Amit Bhardwaj next wants to take his cryptocurrency MLM scheme international

Anand Murali January 23, 2018 8 min

Grand Hyatt, Sheikh Rashid Road, Dubai, November 9, 2017, 3 pm: There’s a queue building up to enter the splashiest party in town: GBC Ultra Miners Summit, a bash for top investors in GainBitcoin, a dodgy but popular cryptocurrency investment scheme with roots in India. Parvendra Singh Shahoo, a businessman from Nanded in Maharashtra, is in the queue but doesn’t have the right identification and password to go through. The bouncers ask him to step aside.

The tight security is not just because Bollywood celebrities Sunny Leone, Prachi Desai, Arti Chabria, Sonal Chauhan and Karishma Tanna are in attendance later that evening.

It is because GainBitcoin is in bad odour in India and gatecrashers are unwelcome.
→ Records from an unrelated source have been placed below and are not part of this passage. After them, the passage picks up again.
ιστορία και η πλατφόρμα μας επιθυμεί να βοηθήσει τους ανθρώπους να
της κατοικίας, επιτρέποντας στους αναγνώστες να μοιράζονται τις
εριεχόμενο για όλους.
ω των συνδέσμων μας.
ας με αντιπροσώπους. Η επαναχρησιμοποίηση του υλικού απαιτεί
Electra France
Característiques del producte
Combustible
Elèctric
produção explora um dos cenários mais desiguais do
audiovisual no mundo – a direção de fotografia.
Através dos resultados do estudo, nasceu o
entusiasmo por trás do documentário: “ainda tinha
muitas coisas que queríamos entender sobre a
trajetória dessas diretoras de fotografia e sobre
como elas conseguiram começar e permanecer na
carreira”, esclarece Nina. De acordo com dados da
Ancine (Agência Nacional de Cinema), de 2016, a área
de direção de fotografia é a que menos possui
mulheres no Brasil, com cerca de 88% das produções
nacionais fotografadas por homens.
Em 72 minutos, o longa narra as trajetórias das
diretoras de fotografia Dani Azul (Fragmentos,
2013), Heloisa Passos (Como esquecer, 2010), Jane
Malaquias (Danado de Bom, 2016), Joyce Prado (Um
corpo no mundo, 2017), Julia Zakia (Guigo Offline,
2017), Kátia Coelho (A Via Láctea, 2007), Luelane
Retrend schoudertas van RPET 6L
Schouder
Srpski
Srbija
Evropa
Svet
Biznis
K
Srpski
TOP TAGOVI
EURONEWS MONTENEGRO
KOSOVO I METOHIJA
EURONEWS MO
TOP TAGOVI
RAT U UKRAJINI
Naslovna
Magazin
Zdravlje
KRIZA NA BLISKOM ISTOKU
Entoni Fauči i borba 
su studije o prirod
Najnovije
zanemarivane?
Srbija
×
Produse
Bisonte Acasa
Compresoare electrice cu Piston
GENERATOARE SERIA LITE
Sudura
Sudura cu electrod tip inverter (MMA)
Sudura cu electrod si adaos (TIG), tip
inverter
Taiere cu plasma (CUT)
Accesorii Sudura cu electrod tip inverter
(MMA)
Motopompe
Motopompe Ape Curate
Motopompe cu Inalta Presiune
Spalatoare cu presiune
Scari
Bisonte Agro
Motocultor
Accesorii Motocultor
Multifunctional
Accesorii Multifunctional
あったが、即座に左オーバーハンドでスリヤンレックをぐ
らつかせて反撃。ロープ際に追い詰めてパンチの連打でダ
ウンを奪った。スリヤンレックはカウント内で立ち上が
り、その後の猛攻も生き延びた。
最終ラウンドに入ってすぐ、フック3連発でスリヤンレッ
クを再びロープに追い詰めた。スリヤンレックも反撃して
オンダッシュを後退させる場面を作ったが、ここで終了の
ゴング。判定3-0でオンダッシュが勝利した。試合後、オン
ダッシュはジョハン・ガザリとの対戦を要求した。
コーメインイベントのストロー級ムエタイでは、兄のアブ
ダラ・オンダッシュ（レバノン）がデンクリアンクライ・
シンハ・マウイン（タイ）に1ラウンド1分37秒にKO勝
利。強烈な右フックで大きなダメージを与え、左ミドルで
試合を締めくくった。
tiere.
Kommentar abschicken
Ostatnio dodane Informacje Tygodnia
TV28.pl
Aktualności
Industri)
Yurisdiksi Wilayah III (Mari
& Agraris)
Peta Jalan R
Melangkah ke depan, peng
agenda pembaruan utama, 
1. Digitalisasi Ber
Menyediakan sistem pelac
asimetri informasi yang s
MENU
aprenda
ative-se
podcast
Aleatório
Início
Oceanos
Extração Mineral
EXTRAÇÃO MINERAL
A multi-level marketing scheme that promises off chart returns by mining and investing in Bitcoins (BTC) and other cryptocurrencies, GainBitcoin attracted more than 100,000 investors, by its promoter Amit Bhardwaj’s own boasts. But, as news of undelivered returns started surfacing early in 2017, fewer and fewer new investors came into the scheme making it difficult for Bhardwaj and team to service their promise of 10% monthly returns. Bhardwaj switched payouts from Bitcoins, which has appreciated more than 10 times between April 2017 to date, to an in-house token called MCAP with predictions that its price would grow 20-fold. That promise has remained just that – MCAP is at $0.61 today versus the $5.78 it was listed at – leaving most GainBitcoin investors in the lurch.

Shahoo, who calls himself “a fearless Sikh”, was one of them and had flown into Dubai just for the event. Denied entry to the GB Ultra Miners Summit at the Dubai Hyatt, he tried to look for Bhardwaj. He didn’t spot the slightly-built GainBitcoin topman but managed to buttonhole Dr Ashish Dabas, the flashy marketing frontman for Bhardwaj in recent months. Dabas, a dentist by qualification, relented and waved Shahoo through.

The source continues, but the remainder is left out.